Unsigned ans signed widening multiplication can be done in terms of ther
other.  There is code in longlong.h for doing that:

    /* If we lack umul_ppmm but have smul_ppmm, define umul_ppmm in terms of
       smul_ppmm.  */
    #if !defined (umul_ppmm) && defined (smul_ppmm)
    #define umul_ppmm(w1, w0, u, v)                                         \
      do {                                                                  \
        UWtype __w1;                                                        \
        UWtype __xm0 = (u), __xm1 = (v);                                    \
        smul_ppmm (__w1, w0, __xm0, __xm1);                                 \
        (w1) = __w1 + (-(__xm0 >> (W_TYPE_SIZE - 1)) & __xm1)               \
                    + (-(__xm1 >> (W_TYPE_SIZE - 1)) & __xm0);              \
      } while (0)
    #endif

I think signed x unsigned is about half that hard.  :-)

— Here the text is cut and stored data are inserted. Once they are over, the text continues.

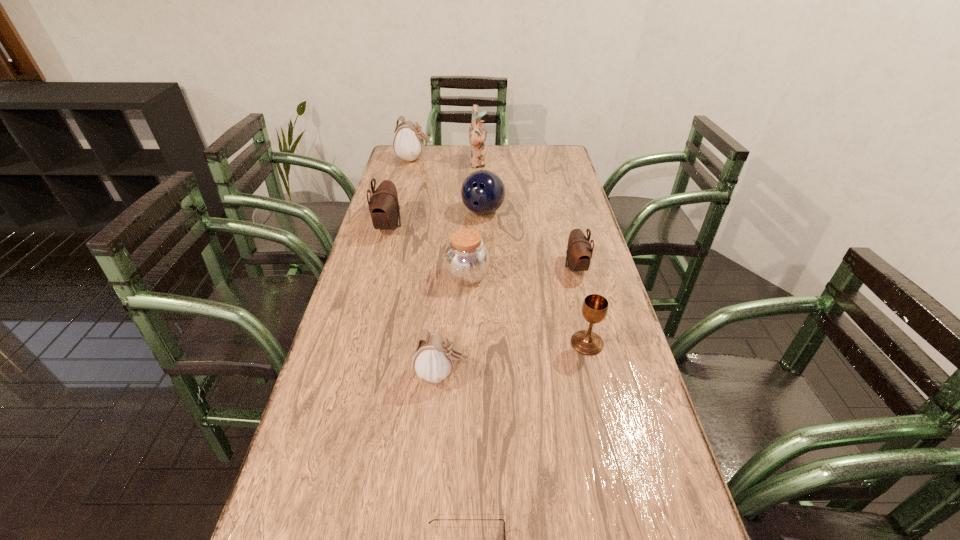 You are a GUI agent. You are given a task and a screenshot of the screen. Output one action in this format:
    pyautogui.click(x=<x>, y=<y>)
    Task: Click on the figurine
    Image resolution: width=960 pixels, height=540 pixels.
    Given the screenshot: What is the action you would take?
    pyautogui.click(x=477, y=135)

Find the location of a particular element. This screenshot has height=540, width=960. the tallest object is located at coordinates (477, 135).

This screenshot has width=960, height=540. In order to click on the farther white pouch in this screenshot , I will do `click(408, 142)`.

The width and height of the screenshot is (960, 540). In order to click on the farthest pouch in this screenshot , I will do `click(408, 142)`.

Image resolution: width=960 pixels, height=540 pixels. What are the coordinates of `the bigger brown pouch` in the screenshot? It's located at (384, 208).

This screenshot has height=540, width=960. What are the coordinates of `the second farthest pouch` in the screenshot? It's located at (384, 208).

This screenshot has width=960, height=540. I want to click on blue bowling ball, so click(x=482, y=192).

At what (x,y) coordinates should I click in order to perform the action: click on brown jar. Please return your answer as a coordinate pair (x, y). Looking at the image, I should click on (466, 260).

Locate an element on the screen. The width and height of the screenshot is (960, 540). chalice is located at coordinates (595, 307).

Image resolution: width=960 pixels, height=540 pixels. Identify the location of the nearer white pouch. (434, 356). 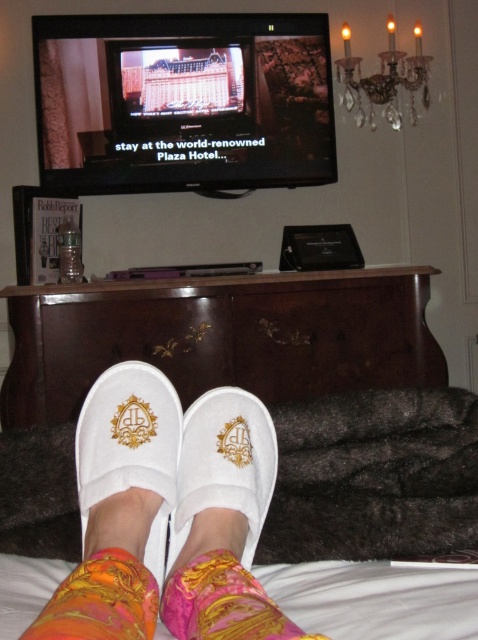 Question: Can you confirm if white fabric slipper at lower center is positioned to the right of multicolored fabric sock at lower center?

Choices:
 (A) yes
 (B) no

Answer: (B)

Question: Which point appears farthest from the camera in this image?

Choices:
 (A) (98, 408)
 (B) (241, 637)

Answer: (A)

Question: Does pink satin sock at lower center have a larger size compared to multicolored fabric sock at lower center?

Choices:
 (A) no
 (B) yes

Answer: (B)

Question: Which of the following is the farthest from the observer?

Choices:
 (A) (220, 496)
 (B) (113, 305)
 (C) (178, 627)

Answer: (B)

Question: Does white wood dresser at center appear under multicolored fabric sock at lower center?

Choices:
 (A) no
 (B) yes

Answer: (A)

Question: Based on their relative distances, which object is farther from the pink satin sock at lower center?

Choices:
 (A) multicolored fabric sock at lower center
 (B) white fabric slipper at center
 (C) white fabric slipper at lower center
 (D) white wood dresser at center

Answer: (D) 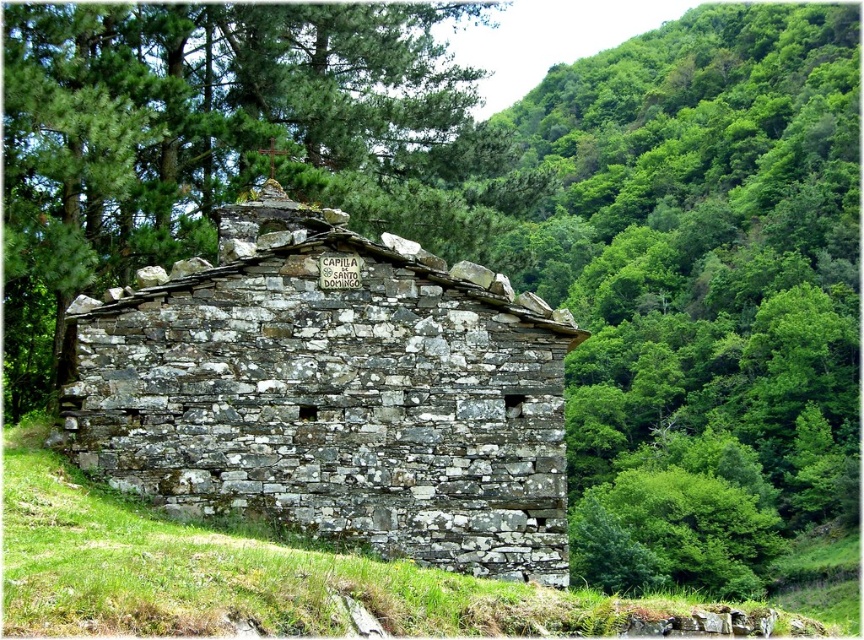 Looking at this image, you are standing in front of the CAPILLA DE SANTO DOMINGO and looking at the chapel. There are two points marked on the chapel wall. The first point is at coordinate point (164, 285) and the second point is at coordinate point (753, 628). Which point is closer to you?

Point (164, 285) is closer to you because it is further to the camera than point (753, 628). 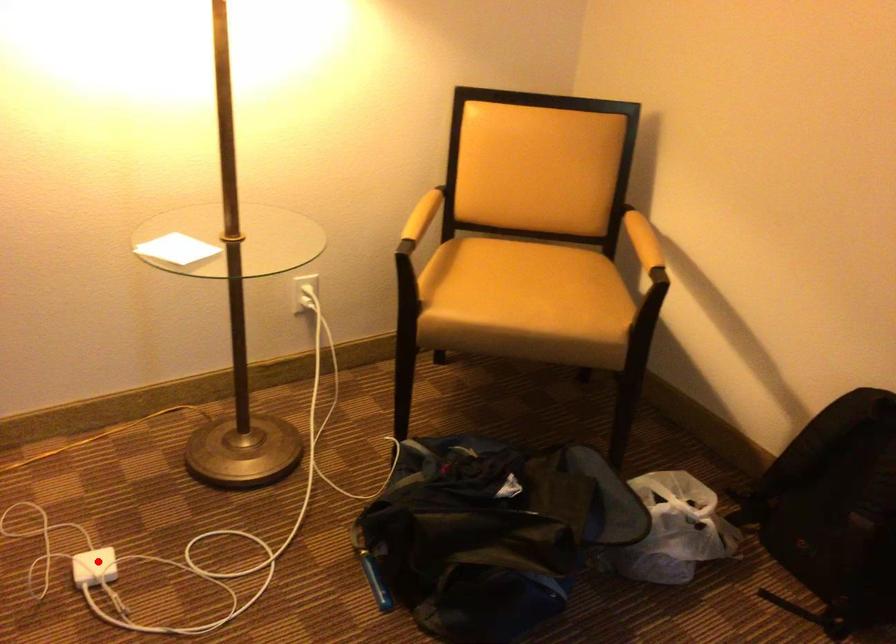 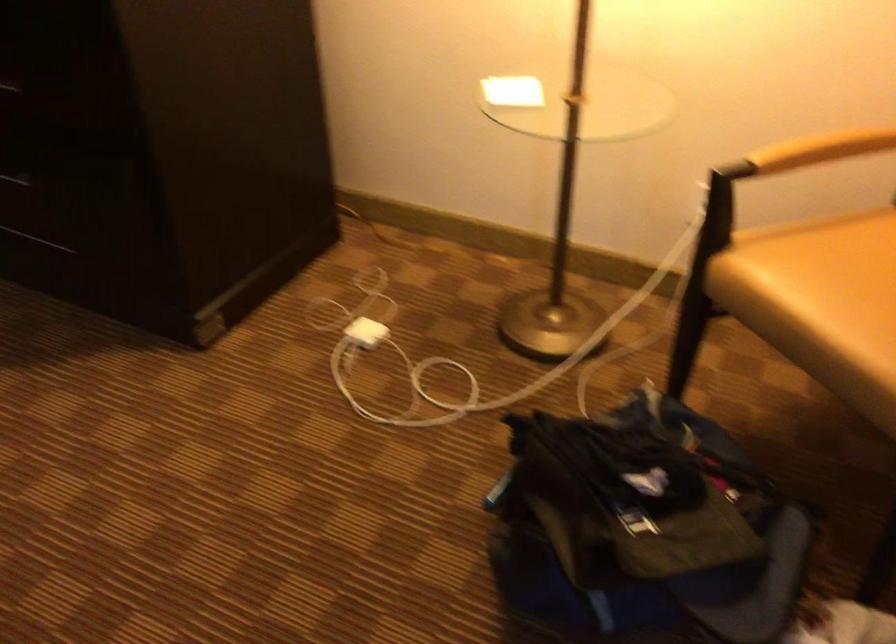 Question: A red point is marked in image1. In image2, is the corresponding 3D point closer to the camera or farther? Reply with the corresponding letter.

Choices:
 (A) The corresponding 3D point is closer.
 (B) The corresponding 3D point is farther.

Answer: (B) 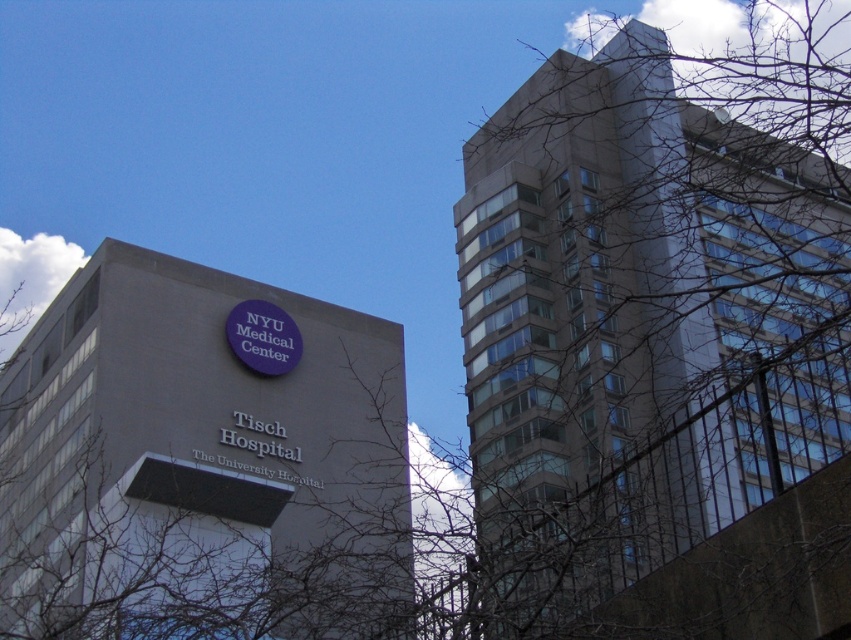 Can you confirm if bare branches at upper left is bigger than purple matte sign at center?

Yes.

Identify the location of bare branches at upper left. (638, 326).

Does point (570, 580) come farther from viewer compared to point (380, 620)?

No, it is in front of (380, 620).

Is bare branches at upper left bigger than gray concrete building at center?

Indeed, bare branches at upper left has a larger size compared to gray concrete building at center.

Locate an element on the screen. The width and height of the screenshot is (851, 640). bare branches at upper left is located at coordinates (638, 326).

Can you confirm if gray concrete building at center is thinner than purple matte sign at center?

No, gray concrete building at center is not thinner than purple matte sign at center.

Is point (294, 548) farther from viewer compared to point (278, 353)?

No, (294, 548) is in front of (278, 353).

Is point (187, 513) closer to camera compared to point (237, 324)?

Yes.

The height and width of the screenshot is (640, 851). I want to click on gray concrete building at center, so click(x=198, y=465). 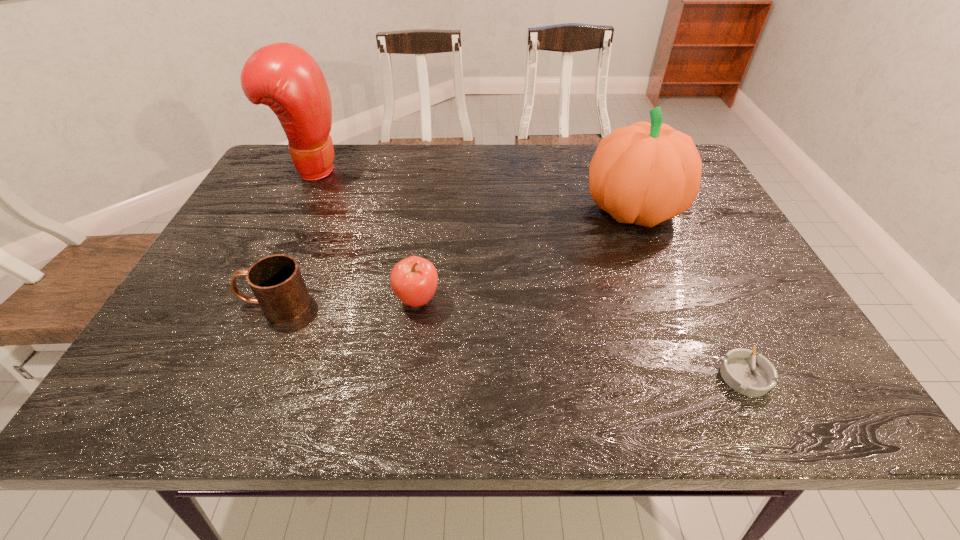 Locate an element on the screen. free space that satisfies the following two spatial constraints: 1. on the front side of the apple; 2. on the side of the fourth tallest object with the handle is located at coordinates (417, 303).

Find the location of `vacant space that satisfies the following two spatial constraints: 1. on the striking surface of the boxing glove; 2. on the back side of the pumpkin`. vacant space that satisfies the following two spatial constraints: 1. on the striking surface of the boxing glove; 2. on the back side of the pumpkin is located at coordinates (292, 210).

Identify the location of vacant space that satisfies the following two spatial constraints: 1. on the front side of the apple; 2. on the side of the fourth tallest object with the handle. The width and height of the screenshot is (960, 540). (417, 303).

Identify the location of free space in the image that satisfies the following two spatial constraints: 1. on the front side of the second tallest object; 2. on the side of the fourth tallest object with the handle. (671, 303).

The image size is (960, 540). In order to click on vacant region that satisfies the following two spatial constraints: 1. on the front side of the third tallest object; 2. on the side of the fourth tallest object with the handle in this screenshot , I will do `click(417, 303)`.

At what (x,y) coordinates should I click in order to perform the action: click on free space that satisfies the following two spatial constraints: 1. on the back side of the pumpkin; 2. on the right side of the third object from left to right. Please return your answer as a coordinate pair (x, y). This screenshot has width=960, height=540. Looking at the image, I should click on (429, 210).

  Just suggesting that we'd may get slightly less latency with

        a = up[0] - m*vp[0];
        count_trailing_zeros (cnt, a);
        cy = mpn_addmul_1 (up, vp, n, m);

  Maybe not so useful on it's own, but with assembly, there are further
  opportunities. 

Like doing rshift on-the-fly.

  > This addmul_1-only, positive-only table is a strange gcd animal.  It
  > will never yield U = 0.  Individual limbs are not unlikely to become
  > zero.

  Ooops. Then one definitely need a different stop condition than comparing
  something to zero.

I tried the stop condition U = 0 first, and it seemed to run really
slowly.  :-)

  If your willing to have both count_leading_zeros and
  count_trailing_zeros in the loop, maybe it's simpler and more efficient
  with a table-based binary euclid?

    CND_SWAP
    count_leading_zeros(cnt, up[n-1] | vp[n-1])
    q = tab[...high bits...]

    if (q odd)
      u <-- u - q v
    else
      u <-- (q+1) u - v

    count_trailing_zeros(cnt, up[0]);  /* At least one */
    u >>= cnt;

I don't follow the u assignment in the else clause.  And even*odd-odd
would seem to become odd.

Perhaps you meant u <-- u - (v - q)v?

But a table-based Euclid would be interesting!

On many machines, count_*ing_zeros are cheap.  On AMD Ryzen, _leading_
has the same latency and throughput as plain addition (latency = 1,
throughput 4/cycle), while _trailing_ has twice the latency and half the
throughput.  On Intel the latency is worse, 3 cycles for both trailing
and leading with a throughput of 1/cycle, but that's still not bad.

One might unroll Euclid 2x and only recompute _leading_ for the affected
operand.

Would you give your table-based Euclid a try?  Please use
~tege/gcd/test-gcd_33.c for testing, replacing the _33 call with an _n
call.  (I'll might make a soecial test_gcd_n.c at some point.)

  It seems like an mpn_rsbmul_1 would be a useful primitive for several
  variants.

Yep.  I never even considered that in GMP until now.

  Sounds like the opposite of binary euclid.

Perhaps!

-- 
Torbjörn
Please encrypt, key id 0xC8601622